> Problem: Copy the data below exactly, omitting any picture it contains.

> Data provided:
• • • •

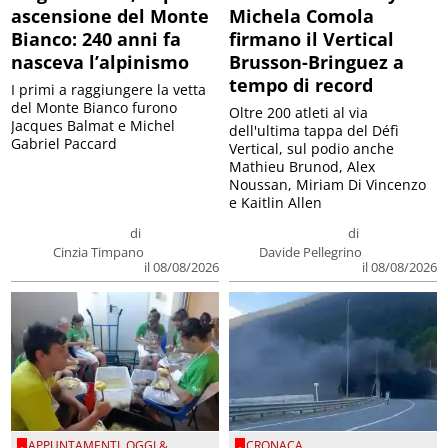
ascensione del Monte
Michela Comola
Bianco: 240 anni fa
firmano il Vertical
nasceva l’alpinismo
Brusson-Bringuez a
tempo di record
I primi a raggiungere la vetta
del Monte Bianco furono
Oltre 200 atleti al via
Jacques Balmat e Michel
dell'ultima tappa del Défì
Gabriel Paccard
Vertical, sul podio anche
Mathieu Brunod, Alex
Noussan, Miriam Di Vincenzo
e Kaitlin Allen
di
di
Cinzia Timpano
Davide Pellegrino
il 08/08/2026
il 08/08/2026
APPUNTAMENTI
,
OGGI &
CRONACA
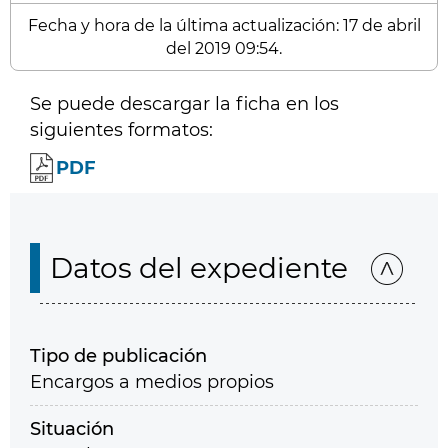
Fecha y hora de la última actualización: 17 de abril
del 2019 09:54.
Se puede descargar la ficha en los
siguientes formatos:
PDF
Datos del expediente
Tipo de publicación
Encargos a medios propios
Situación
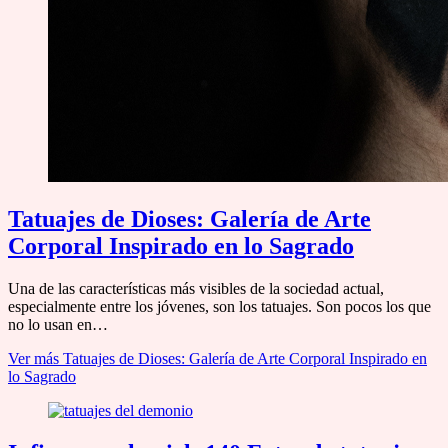
Tatuajes de Dioses: Galería de Arte
Corporal Inspirado en lo Sagrado
Una de las características más visibles de la sociedad actual,
especialmente entre los jóvenes, son los tatuajes. Son pocos los que
no lo usan en…
Ver más
Tatuajes de Dioses: Galería de Arte Corporal Inspirado en
lo Sagrado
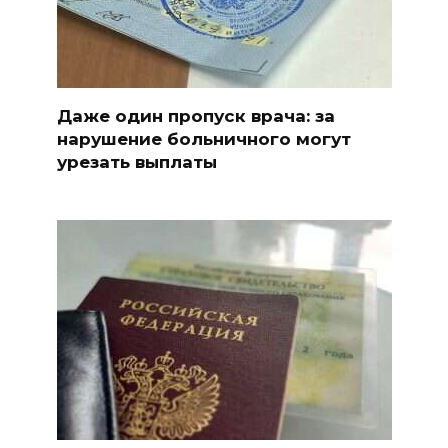
Даже один пропуск врача: за
нарушение больничного могут
урезать выплаты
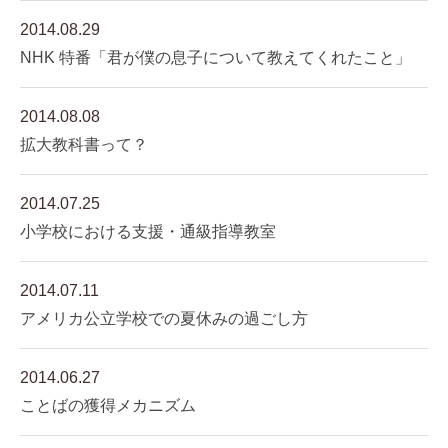
2014.08.29
NHK 特番「君が僕の息子について教えてくれたこと」
2014.08.08
拡大教科書って？
2014.07.25
小学校における支援・通級指導教室
2014.07.11
アメリカ公立学校での夏休みの過ごし方
2014.06.27
ことばの獲得メカニズム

• • • •

> Output:
ascensione del Monte
Michela Comola
Bianco: 240 anni fa
firmano il Vertical
nasceva l’alpinismo
Brusson-Bringuez a
tempo di record
I primi a raggiungere la vetta
del Monte Bianco furono
Oltre 200 atleti al via
Jacques Balmat e Michel
dell'ultima tappa del Défì
Gabriel Paccard
Vertical, sul podio anche
Mathieu Brunod, Alex
Noussan, Miriam Di Vincenzo
e Kaitlin Allen
di
di
Cinzia Timpano
Davide Pellegrino
il 08/08/2026
il 08/08/2026
APPUNTAMENTI
,
OGGI &
CRONACA
Fecha y hora de la última actualización: 17 de abril
del 2019 09:54.
Se puede descargar la ficha en los
siguientes formatos:
PDF
Datos del expediente
Tipo de publicación
Encargos a medios propios
Situación
Tatuajes de Dioses: Galería de Arte
Corporal Inspirado en lo Sagrado
Una de las características más visibles de la sociedad actual,
especialmente entre los jóvenes, son los tatuajes. Son pocos los que
no lo usan en…
Ver más
Tatuajes de Dioses: Galería de Arte Corporal Inspirado en
lo Sagrado
Даже один пропуск врача: за
нарушение больничного могут
урезать выплаты
2014.08.29
NHK 特番「君が僕の息子について教えてくれたこと」
2014.08.08
拡大教科書って？
2014.07.25
小学校における支援・通級指導教室
2014.07.11
アメリカ公立学校での夏休みの過ごし方
2014.06.27
ことばの獲得メカニズム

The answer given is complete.